A normal to the graph of \(y = \arctan (x - 1)\) , for \(x > 0\), has equation \(y = - 2x + c\) , where \(x \in \mathbb{R}\) .

Find the value of c.

\(\frac{{\text{d}}}{{{\text{d}}x}}\left( {\arctan (x - 1)} \right) = \frac{1}{{1 + {{(x - 1)}^2}}}\)   (or equivalent)     A1

\({m_N} = - 2{\text{ and so }}{m_T} = \frac{1}{2}\)     (R1)
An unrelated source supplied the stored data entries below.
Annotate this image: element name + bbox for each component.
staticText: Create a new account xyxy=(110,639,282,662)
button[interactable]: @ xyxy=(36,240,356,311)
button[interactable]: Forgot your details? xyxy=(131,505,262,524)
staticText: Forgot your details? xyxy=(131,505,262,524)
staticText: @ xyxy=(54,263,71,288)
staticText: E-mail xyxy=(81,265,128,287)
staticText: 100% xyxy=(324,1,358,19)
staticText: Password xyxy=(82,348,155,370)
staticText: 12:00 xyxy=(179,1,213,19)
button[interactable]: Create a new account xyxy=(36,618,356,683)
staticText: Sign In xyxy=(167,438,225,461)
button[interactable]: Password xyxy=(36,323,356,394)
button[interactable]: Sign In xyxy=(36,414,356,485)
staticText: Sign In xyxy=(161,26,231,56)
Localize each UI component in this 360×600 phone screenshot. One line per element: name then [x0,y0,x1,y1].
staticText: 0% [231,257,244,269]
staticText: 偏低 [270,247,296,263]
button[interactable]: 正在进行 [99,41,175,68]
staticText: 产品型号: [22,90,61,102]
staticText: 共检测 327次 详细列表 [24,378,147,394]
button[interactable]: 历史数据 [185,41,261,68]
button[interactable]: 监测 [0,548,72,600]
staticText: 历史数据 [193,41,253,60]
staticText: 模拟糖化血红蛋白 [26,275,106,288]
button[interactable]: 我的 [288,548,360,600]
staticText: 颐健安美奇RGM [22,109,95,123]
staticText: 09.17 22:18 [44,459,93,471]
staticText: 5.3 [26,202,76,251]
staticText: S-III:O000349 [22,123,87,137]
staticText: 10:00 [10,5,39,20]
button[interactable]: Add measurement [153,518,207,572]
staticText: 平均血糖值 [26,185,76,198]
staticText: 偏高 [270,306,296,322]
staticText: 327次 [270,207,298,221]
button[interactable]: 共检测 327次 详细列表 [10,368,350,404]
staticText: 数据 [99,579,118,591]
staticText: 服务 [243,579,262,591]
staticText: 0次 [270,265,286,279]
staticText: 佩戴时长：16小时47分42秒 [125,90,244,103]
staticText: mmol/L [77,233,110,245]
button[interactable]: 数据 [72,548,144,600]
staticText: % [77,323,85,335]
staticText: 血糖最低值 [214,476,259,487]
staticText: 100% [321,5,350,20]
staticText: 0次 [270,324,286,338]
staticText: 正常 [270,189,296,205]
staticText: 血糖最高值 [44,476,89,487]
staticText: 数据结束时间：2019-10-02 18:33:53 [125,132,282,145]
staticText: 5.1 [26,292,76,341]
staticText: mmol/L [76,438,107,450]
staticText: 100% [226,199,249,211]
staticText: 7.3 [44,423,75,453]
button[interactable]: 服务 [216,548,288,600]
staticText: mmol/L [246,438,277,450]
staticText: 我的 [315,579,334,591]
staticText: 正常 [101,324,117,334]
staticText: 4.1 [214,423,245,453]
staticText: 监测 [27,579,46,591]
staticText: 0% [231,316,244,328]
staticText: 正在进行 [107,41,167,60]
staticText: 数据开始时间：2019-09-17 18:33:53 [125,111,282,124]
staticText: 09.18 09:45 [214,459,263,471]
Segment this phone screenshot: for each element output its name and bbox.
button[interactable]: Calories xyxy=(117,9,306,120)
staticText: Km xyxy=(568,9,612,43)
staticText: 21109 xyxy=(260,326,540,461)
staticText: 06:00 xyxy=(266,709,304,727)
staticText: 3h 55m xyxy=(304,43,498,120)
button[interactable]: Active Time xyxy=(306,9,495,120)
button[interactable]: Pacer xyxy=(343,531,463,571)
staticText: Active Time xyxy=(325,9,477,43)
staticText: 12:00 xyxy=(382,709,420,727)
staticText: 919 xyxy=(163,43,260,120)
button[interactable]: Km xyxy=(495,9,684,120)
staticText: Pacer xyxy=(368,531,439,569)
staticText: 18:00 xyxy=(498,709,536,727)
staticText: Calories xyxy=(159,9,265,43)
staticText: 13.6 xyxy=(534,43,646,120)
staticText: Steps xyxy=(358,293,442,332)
Attempting to solve \(\frac{1}{{1 + {{(x - 1)}^2}}} = \frac{1}{2}\) (or equivalent) for x     M1

\(x = 2{\text{ (as }}x > 0)\)     A1

Substituting \(x = 2\) and \(y = \frac{\pi }{4}\) to find c     M1

\(c = 4 + \frac{\pi }{4}\)     A1     N1

[6 marks]

There was a disappointing response to this question from a fair number of candidates. The differentiation was generally correctly performed, but it was then often equated to \( - 2x + c\) rather than the correct numerical value. A few candidates either didn’t simplify arctan(1) to \(\frac{\pi }{4}\), or stated it to be 45 or \(\frac{\pi }{2}\).